Confidence Intervals and Bayesian Statistics oh my!

One of the readings for week 13, "The Bayesian New Statistics," covers a variety of different approaches to statistics, as contrasted with the standard frequentist hypothesis-testing method. I don't expect you to come out of this class being able to work any of those alternative paradigms, but you should be able to recognize them and understand broadly how they operate. That article is a very good summary of the landscape, but this supplemental lesson aims to provide a briefer and slightly more basic introduction.
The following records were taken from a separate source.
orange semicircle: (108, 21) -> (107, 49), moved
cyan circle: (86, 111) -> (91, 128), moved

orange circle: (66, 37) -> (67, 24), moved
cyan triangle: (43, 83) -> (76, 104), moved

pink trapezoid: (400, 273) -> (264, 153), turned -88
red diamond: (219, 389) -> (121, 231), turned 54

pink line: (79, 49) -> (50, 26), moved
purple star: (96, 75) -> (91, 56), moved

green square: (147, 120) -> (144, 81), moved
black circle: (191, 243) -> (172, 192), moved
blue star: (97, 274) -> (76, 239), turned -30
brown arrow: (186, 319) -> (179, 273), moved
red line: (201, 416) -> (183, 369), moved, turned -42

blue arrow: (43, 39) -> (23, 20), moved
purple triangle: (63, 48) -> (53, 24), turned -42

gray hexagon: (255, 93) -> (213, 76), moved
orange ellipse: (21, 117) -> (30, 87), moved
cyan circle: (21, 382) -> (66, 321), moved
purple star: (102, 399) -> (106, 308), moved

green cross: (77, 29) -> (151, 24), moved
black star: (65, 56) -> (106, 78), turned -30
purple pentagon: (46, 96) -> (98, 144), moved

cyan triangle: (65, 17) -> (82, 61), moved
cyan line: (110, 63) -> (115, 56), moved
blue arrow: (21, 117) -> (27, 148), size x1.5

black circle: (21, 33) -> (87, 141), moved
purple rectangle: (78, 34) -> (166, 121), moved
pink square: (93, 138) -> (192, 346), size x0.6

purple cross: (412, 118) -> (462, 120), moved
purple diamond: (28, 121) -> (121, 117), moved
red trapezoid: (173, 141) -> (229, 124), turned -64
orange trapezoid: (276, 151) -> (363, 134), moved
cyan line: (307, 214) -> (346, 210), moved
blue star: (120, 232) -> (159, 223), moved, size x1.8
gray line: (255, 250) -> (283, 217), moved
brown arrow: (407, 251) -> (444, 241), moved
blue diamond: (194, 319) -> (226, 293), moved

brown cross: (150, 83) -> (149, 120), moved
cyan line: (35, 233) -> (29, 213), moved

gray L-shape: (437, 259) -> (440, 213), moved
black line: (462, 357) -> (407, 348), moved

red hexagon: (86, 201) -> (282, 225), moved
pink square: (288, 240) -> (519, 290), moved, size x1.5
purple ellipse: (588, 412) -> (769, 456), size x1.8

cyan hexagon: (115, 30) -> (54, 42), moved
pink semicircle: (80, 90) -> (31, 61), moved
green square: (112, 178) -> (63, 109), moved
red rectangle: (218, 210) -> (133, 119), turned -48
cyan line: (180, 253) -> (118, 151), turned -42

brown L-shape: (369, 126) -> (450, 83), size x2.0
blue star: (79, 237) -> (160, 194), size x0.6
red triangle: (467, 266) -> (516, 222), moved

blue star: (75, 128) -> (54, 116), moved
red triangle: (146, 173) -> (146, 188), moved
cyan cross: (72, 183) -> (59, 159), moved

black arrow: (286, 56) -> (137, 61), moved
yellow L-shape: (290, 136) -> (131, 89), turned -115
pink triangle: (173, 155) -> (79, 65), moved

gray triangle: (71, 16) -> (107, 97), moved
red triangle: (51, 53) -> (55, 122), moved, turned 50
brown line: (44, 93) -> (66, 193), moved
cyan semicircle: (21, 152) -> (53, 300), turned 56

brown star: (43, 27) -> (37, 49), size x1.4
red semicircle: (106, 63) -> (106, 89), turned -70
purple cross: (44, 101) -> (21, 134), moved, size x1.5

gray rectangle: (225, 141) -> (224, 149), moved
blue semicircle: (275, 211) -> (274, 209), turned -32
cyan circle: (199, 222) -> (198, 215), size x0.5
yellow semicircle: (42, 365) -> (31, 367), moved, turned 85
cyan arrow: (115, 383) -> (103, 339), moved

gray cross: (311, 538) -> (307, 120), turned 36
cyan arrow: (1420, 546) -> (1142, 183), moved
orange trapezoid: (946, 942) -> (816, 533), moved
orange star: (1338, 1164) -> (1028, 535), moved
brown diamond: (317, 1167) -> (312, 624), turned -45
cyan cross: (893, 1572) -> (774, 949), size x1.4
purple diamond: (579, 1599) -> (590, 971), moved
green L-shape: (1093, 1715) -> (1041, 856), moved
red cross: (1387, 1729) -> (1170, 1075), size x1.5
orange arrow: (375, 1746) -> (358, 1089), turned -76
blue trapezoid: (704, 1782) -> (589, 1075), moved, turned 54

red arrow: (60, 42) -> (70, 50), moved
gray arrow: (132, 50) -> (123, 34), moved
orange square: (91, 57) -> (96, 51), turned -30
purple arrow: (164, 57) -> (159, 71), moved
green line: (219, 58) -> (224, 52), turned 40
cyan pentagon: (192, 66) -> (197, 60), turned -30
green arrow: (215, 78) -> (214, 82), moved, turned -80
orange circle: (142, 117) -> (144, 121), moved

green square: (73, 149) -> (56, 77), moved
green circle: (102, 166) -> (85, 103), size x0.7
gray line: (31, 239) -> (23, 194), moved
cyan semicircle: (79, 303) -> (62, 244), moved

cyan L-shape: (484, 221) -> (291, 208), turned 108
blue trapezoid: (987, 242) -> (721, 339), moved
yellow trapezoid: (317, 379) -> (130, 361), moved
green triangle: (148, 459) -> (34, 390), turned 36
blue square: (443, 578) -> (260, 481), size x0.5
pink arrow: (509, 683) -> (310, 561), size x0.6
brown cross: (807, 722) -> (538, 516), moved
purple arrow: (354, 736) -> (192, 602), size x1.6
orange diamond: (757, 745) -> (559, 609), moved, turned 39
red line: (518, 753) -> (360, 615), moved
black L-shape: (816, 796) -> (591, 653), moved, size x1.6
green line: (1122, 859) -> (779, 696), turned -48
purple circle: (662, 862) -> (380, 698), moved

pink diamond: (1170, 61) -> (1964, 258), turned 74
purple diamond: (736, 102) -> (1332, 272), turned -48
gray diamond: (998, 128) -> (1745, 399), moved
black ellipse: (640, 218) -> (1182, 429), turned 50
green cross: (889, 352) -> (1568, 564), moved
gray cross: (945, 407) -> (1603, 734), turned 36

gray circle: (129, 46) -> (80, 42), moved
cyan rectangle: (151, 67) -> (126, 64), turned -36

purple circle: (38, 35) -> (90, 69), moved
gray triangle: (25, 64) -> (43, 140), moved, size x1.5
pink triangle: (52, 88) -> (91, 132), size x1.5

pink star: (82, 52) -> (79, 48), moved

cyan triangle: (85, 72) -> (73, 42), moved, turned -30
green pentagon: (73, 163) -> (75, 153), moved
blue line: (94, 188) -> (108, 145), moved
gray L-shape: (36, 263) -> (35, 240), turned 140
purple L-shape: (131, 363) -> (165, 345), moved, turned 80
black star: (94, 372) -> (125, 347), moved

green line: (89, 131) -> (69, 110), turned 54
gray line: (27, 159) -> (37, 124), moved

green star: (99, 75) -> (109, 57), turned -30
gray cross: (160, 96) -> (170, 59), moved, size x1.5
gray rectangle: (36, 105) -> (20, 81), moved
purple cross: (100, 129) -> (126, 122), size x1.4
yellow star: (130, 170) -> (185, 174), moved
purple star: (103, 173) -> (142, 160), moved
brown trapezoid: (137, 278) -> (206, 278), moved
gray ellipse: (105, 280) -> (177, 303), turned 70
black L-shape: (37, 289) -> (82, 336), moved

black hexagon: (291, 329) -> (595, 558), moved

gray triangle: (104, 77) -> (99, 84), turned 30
I. Confidence Intervals vs P-Values

One of the ideas in that article is "new statistics," which is roughly meant to capture the move away from p-values and hypothesis tests and toward confidence intervals. This movement has arisen in recent years mainly because of the many ways in which hypothesis tests and p-values have been misused. The idea is that reporting a confidence interval is a clearer expression of the range of uncertainty of the thing you're trying to estimate.

So what's a confidence interval? Roughly speaking, it's the range equivalent of a p-value---a lower bound and an upper bound for a parameter constructed to achieve a specified degree of confidence (typically 95%).

Interpreting confidence intervals can be difficult, however. The standard interpretation of them is "if we took a bunch of samples from the population, then calculated a 95% confidence interval from each of the samples, we'd expect to see the population (true) parameter within 95% of the confidence intervals in our hypothetical creation of many samples. Here's a concise definition from some epidemologists and here's an explanation of common misinterpretations of confidence intervals as well as p-values.

Statsmodels reports confidence intervals for regression coefficients. Let's take a look at them, and then I'm going to show you one (fairly brutish---there are more sophisticated and accurate ways to do it in the real world) way to create your own via bootstrapping.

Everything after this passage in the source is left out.